Zhou Xianlong, Wang Zhichao, Li Shaoping, Liu Tanghai, Wang Xiaolin, Xia Jian, Zhao Yan
Emergency Center, Hubei Clinical Research Center for Emergency and Resuscitation, Zhongnan Hospital of Wuhan University, Wuhan, Hubei, 430071, People's Republic of China.
Emergency Department, Wuhan No. 1 Hospital, Wuhan, Hubei, 430022, People's Republic of China.
Risk Manag Healthc Policy. 2021 Feb 15;14:595-604. doi: 10.2147/RMHP.S291498. eCollection 2021.
Considering the current situation of the novel coronavirus disease (COVID-19) epidemic control, it is highly likely that COVID-19 and influenza may coincide during the approaching winter season. However, there is no available tool that can rapidly and precisely distinguish between these two diseases in the absence of laboratory evidence of specific pathogens.
Laboratory-confirmed COVID-19 and influenza patients between December 1, 2019 and February 29, 2020, from Zhongnan Hospital of Wuhan University (ZHWU) and Wuhan No.1 Hospital (WNH) located in Wuhan, China, were included for analysis. A machine learning-based decision model was developed using the XGBoost algorithms.
Data of 357 COVID-19 and 1893 influenza patients from ZHWU were split into a training and a testing set in the ratio 7:3, while the dataset from WNH (308 COVID-19 and 312 influenza patients) was preserved for an external test. Model-based decision tree selected age, serum high-sensitivity C-reactive protein and circulating monocytes as meaningful indicators for classifying COVID-19 and influenza cases. In the training, testing and external sets, the model achieved good performance in identifying COVID-19 from influenza cases with a corresponding area under the receiver operating characteristic curve (AUC) of 0.94 (95% CI 0.93, 0.96), 0.93 (95% CI 0.90, 0.96), and 0.84 (95% CI: 0.81, 0.87), respectively.

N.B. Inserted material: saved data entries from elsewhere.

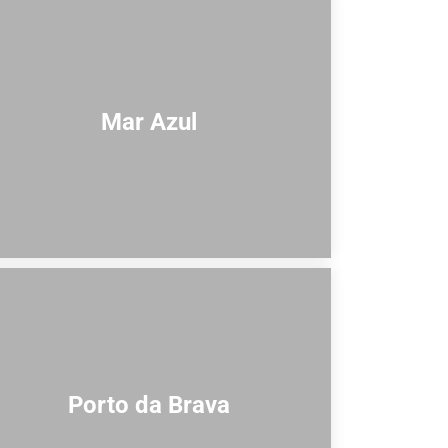
Mar Azul
Porto da Brava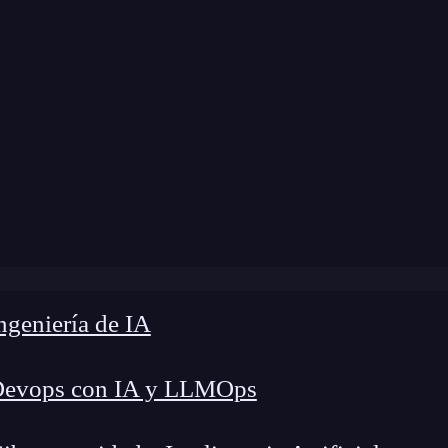
odificación:
9 de septiembre de 2025 |
Tiempo de
ático Forense: 7 Claves para Triunfar en la Investigación D
geniería de IA
Devops con IA y LLMOps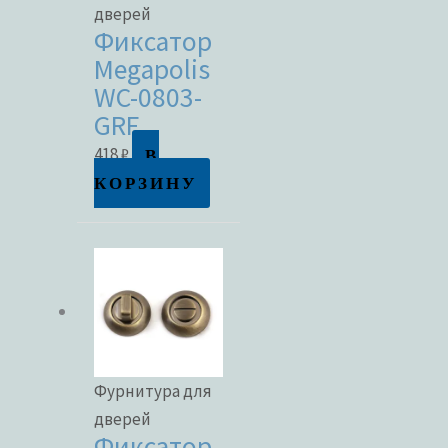
дверей
Фиксатор
Megapolis
WC-0803-
GRF
В
418
₽
КОРЗИНУ
Фурнитура для
дверей
Фиксатор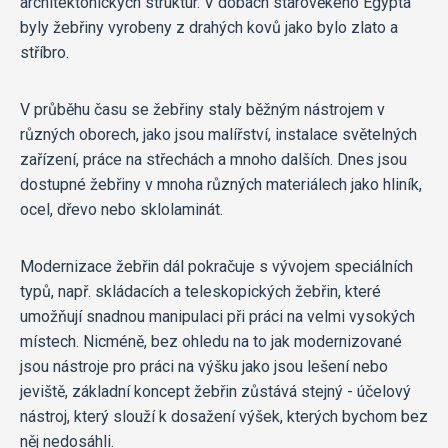
architektonických struktur. V dobách starověkého Egypta
byly žebřiny vyrobeny z drahých kovů jako bylo zlato a
stříbro.
V průběhu času se žebřiny staly běžným nástrojem v
různých oborech, jako jsou malířství, instalace světelných
zařízení, práce na střechách a mnoho dalších. Dnes jsou
dostupné žebřiny v mnoha různých materiálech jako hliník,
ocel, dřevo nebo sklolaminát.
Modernizace žebřin dál pokračuje s vývojem speciálních
typů, např. skládacích a teleskopických žebřin, které
umožňují snadnou manipulaci při práci na velmi vysokých
místech. Nicméně, bez ohledu na to jak modernizované
jsou nástroje pro práci na výšku jako jsou lešení nebo
jeviště, základní koncept žebřin zůstává stejný - účelový
nástroj, který slouží k dosažení výšek, kterých bychom bez
něj nedosáhli.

Machine learning provides a tool that can rapidly and accurately distinguish between COVID-19 and influenza cases. This finding would be particularly useful in regions with massive co-occurrences of COVID-19 and influenza cases while limited resources for laboratory testing of specific pathogens.
考虑到新型冠状病毒肺炎(COVID-19)疫情防控的现状,在即将到来的冬季,COVID-19与流感很可能同时出现。然而,在缺乏特定病原体实验室证据的情况下,尚无能够快速、准确区分这两种疾病的工具。
纳入2019年12月1日至2020年2月29日期间来自中国武汉武汉大学中南医院(ZHWU)和武汉市第一医院(WNH)的实验室确诊的COVID-19患者和流感患者进行分析。使用XGBoost算法开发了一种基于机器学习的决策模型。
将ZHWU的357例COVID-19患者和1893例流感患者的数据按7:3的比例分为训练集和测试集,而将WNH的数据集(308例COVID-19患者和312例流感患者)留作外部测试。基于模型的决策树选择年龄、血清高敏C反应蛋白和循环单核细胞作为区分COVID-19病例和流感病例的有意义指标。在训练集、测试集和外部数据集中,该模型在从流感病例中识别COVID-19方面表现良好,相应的受试者工作特征曲线下面积(AUC)分别为0.94(95%CI 0.93, 0.96)、0.93(95%CI 0.90, 0.96)和0.84(95%CI: 0.81, 0.87)。
机器学习提供了一种能够快速、准确区分COVID-19病例和流感病例的工具。这一发现对于COVID-19和流感病例大量同时出现而特定病原体实验室检测资源有限的地区尤为有用。